The Story of Hoaxes
Of late, there have been a boatload of hoaxes floating around the Internet. Adding to the chaos primarily is WhatsApp, quickly followed by Facebook and the various other social networks. Instagram used to be the haven for original content, which has now been contaminated by these pictures and videos as well.
The Conspiracy Mill churns out these hoaxes on a daily basis and we consume them “HOT!” From political scandals, “forced conversions”, blood and urine in ketchup to ISRO building rockets to bring fuel from the Moon, Einstein gets proven right every day.
As the fat young boy leans back in his chair with oil smeared all over his face and fingers, throws his feet, pops another French Fry into his mouth and gives that mocking giggle, a wave of the shocked emoji zips past across the planet at the speed of light, dreaming that some day there would be a conspiracy theory that said emojis actually travel faster than light, and that North Korea is using these to scatter their weapons by means of teleportation—“Emojiportation: The Greatness of the Yellow Circles”. Ah!
It’s come to the point where we’ve started to think that anything can indeed happen in this world. Among us are those who think that the world will simply implode because the petroleum is vanishing from under the oceans and those empty spaces will simply gobble up the crust. The others relate the extraction and the crust to a cheese burst pizzas and say the cheese is petroleum—not just figuratively any more. Then there are others who believe that there is going to be some magical way the Moon pumps fuel into these cavernous spaces underneath our feet and saves our planet. Logic? What’s that? After all, an imagination is what drives scientists, right?
A woman balls up cooked rice that’s supposed to be her child’s lunch, bounces it off the floor, warning us that we’ve all been eating plastic rice imported from China. Someone kind adds a short video clip of a Chinese machine spewing plastic pellets, which, apparently get shaped in the form of rice. Why shouldn’t that be possible? Not like this is some nasty level of overkill for something that naturally occurs. And the Chinese are superheroes after all, who sell phones at a third of the rate that Samsung and Apple sell. Why wouldn’t they look for cheaper options for rice? And what’s more mouldable than plastic?
The old grandpa in a remote village with that unpronounceable name, after a day’s tiring work under the scorching sun on that land which the Sun had sucked all the water out of, reclines on a tree root, wipes his forehead with that piece of cloth on his shoulder, retrieves his phone from his pocket, and unlocks it to be greeted by the five tower segments on his Android phone. He smiles, says, “jio dhan-dhana-dhan”, and taps on the WhatsApp notification praising technology, only to be given the bad news about the Chinese invading the rice market as well. How would he go to the Minister of his state? Wouldn’t the Minister demand cash worth thrice the land he owns, in order to keep the Chinese at bay? He would need more men with him. Clippy would suddenly pop out on the screen and say, “Hey, would you like to mass-forward that message?” “What’s mass-forward?” he’d ask. “Well, the ultimate dream of every WhatsApp message!” Clippy would say. Every message wants to be famous, doesn’t it? And then, the lady would pop a rice ball into the child’s mouth and give the wicked chuckle.
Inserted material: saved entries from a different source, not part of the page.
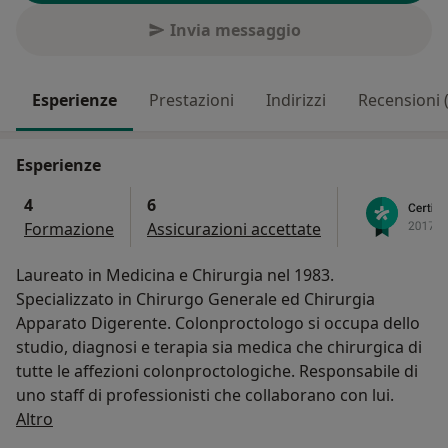
Invia messaggio
Esperienze
Prestazioni
Indirizzi
Recensioni 
Esperienze
4
6
Formazione
Assicurazioni accettate
Laureato in Medicina e Chirurgia nel 1983.
Specializzato in Chirurgo Generale ed Chirurgia
Apparato Digerente. Colonproctologo si occupa dello
studio, diagnosi e terapia sia medica che chirurgica di
tutte le affezioni colonproctologiche. Responsabile di
uno staff di professionisti che collaborano con lui.
Su di me
Altro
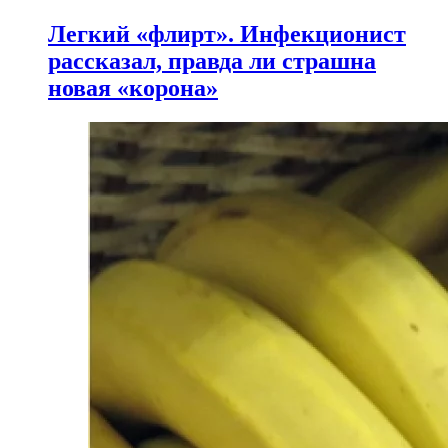
Легкий «флирт». Инфекционист
рассказал, правда ли страшна
новая «корона»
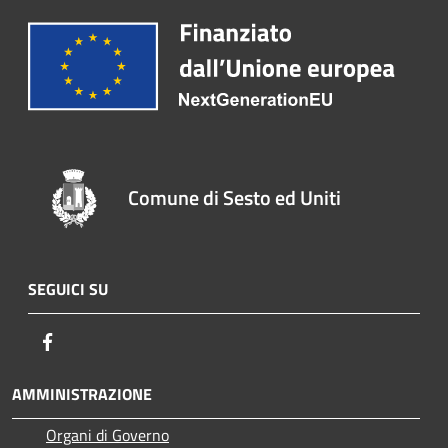
Comune di Sesto ed Uniti
SEGUICI SU
Facebook
AMMINISTRAZIONE
Organi di Governo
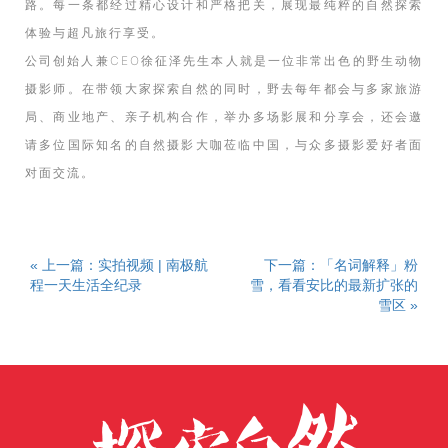
路。每一条都经过精心设计和严格把关，展现最纯粹的自然探索
体验与超凡旅行享受。
公司创始人兼CEO徐征泽先生本人就是一位非常出色的野生动物
摄影师。在带领大家探索自然的同时，野去每年都会与多家旅游
局、商业地产、亲子机构合作，举办多场影展和分享会，还会邀
请多位国际知名的自然摄影大咖莅临中国，与众多摄影爱好者面
对面交流。
« 上一篇：实拍视频 | 南极航
下一篇：「名词解释」粉
程一天生活全纪录
雪，看看安比的最新扩张的
雪区 »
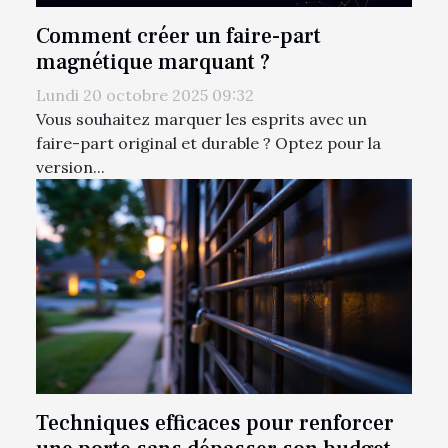
Comment créer un faire-part
magnétique marquant ?
Lundi 20 octobre 2025 09:32
Vous souhaitez marquer les esprits avec un
faire-part original et durable ? Optez pour la
version...
Techniques efficaces pour renforcer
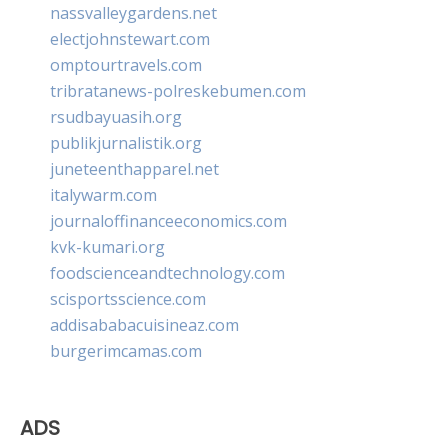
nassvalleygardens.net
electjohnstewart.com
omptourtravels.com
tribratanews-polreskebumen.com
rsudbayuasih.org
publikjurnalistik.org
juneteenthapparel.net
italywarm.com
journaloffinanceeconomics.com
kvk-kumari.org
foodscienceandtechnology.com
scisportsscience.com
addisababacuisineaz.com
burgerimcamas.com
ADS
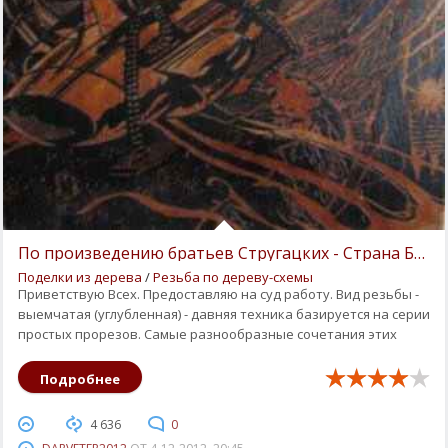
По произведению братьев Стругацких - Страна Багр
Поделки из дерева
/
Резьба по дереву-схемы
Приветствую Всех. Предоставляю на суд работу. Вид резьбы -
выемчатая (углубленная) - давняя техника базируется на серии
простых прорезов. Самые разнообразные сочетания этих
Подробнее
4 636
0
Every day, some God would want to be saved by a human mob from another human mob that’s trying to save their God from another. Every day thousands would drink saccharin-injected water melon juice. Millions would dip their samosas and bhajias in blood and urine with a hint of cocaine (and more cocaine). Every day, the guy at the sandwich stand would wash sewer spinach in fresh water just to show his customers how much he cared about them, laughing within, with the arrogance of knowing that the water is sewer water again, with the colour hidden behind the invisibility cloak by a black magician sitting in a forest in Kerala. Of course, he doesn’t mind his hands touching the same water. He’s not one to discriminate. And obviously he’s wearing gloves; those gloves are safer than the sewer water because they’ve only been on his scalp and his sweaty back that he’d scratched upon remembering that he had to pay the Sewage Board man some thirty thousand rupees for transporting the sewer water to his backyard.
And that backyard would have a hill made of pure gold that the Russians stole overnight, making our man a vegetable seller, who takes out the frustration on humankind by selling spinach sandwich.
Every time you read such messages, a cell in your brain commits suicide. Every time you forward it, you are abetting cell suicide in others. If you can live with that knowledge, who am I to judge?